La ópera prima como director del comediante Jordan Peele es una de las parodias de horror (¿racial?) más provocadoras y divertidas de los últimos años: como buena farsa subversiva ya está levantando algunas cejas, sobre todo del ala conservadora de los blancos en Estados Unidos, seguidores de Trump, que lo acusan de racismo “al revés”.

La historia comienza cuando Rose (Allison Williams), la típica chica blanca, millorania y llena de culpas liberales lleva a Chris, su novio negro, a la finca de sus padres, un neurocirujano y una psiquiatra (interpretados con una buena dosis de sutil creepiness por Bradley Whitford y Catherine Keener). Al llegar, Chris (el británico Daniel Kaluuya) empieza a sentirse extrañamente claustrofóbico en un lugar donde no tienen más que comentarios amables -quizás demasiado amables- para los afroamericanos. Que si Obama es lo mejor que les ha pasado, que si Chris podría jugar al golf como Tiger Woods: la familia delira estereotipos liberales y políticamente correctos mientras dos criados (negros) deambulan con la mirada perdida por la casa.
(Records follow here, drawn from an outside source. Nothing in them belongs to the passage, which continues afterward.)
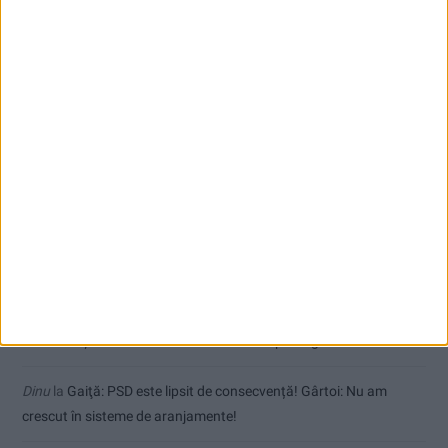
Comentarii recente
Jean
la
Termometrul arăta 42,5°C, dar controalele CJAS au fost și
mai fierbinți
uctm
la
Toți cetățenii vor avea privilegiu de primar la refacerea
străzilor!
Dorin
la
Coșei acuză: Primar cu tratament privilegiat la Herculane!
Tica
la
Coșei acuză: Primar cu tratament privilegiat la Herculane!
Dinu
la
Gaiţă: PSD este lipsit de consecvență! Gârtoi: Nu am
crescut în sisteme de aranjamente!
Escrita con un gran filo y timing por Peele (hijo en la vida real de un matrimonio interracial), la cinta se da el lujo de presentar una historia sarcástica, llena de suspenso, actual y horripilante al mismo tiempo, pues la idea de una sociedad secreta de blancos que se torna amenazante para los negros tiene punzantes paralelismos con la realidad. Ante todo, la cinta funciona porque el personaje principal tiene hondura, un pasado que le llena de culpa, y la alegoría semi-zombie no le regresa a la superficie. Divertida e intrigante, la cinta prueba que todavía hay que contar sobre el horror social que nos aqueja de distintas formas.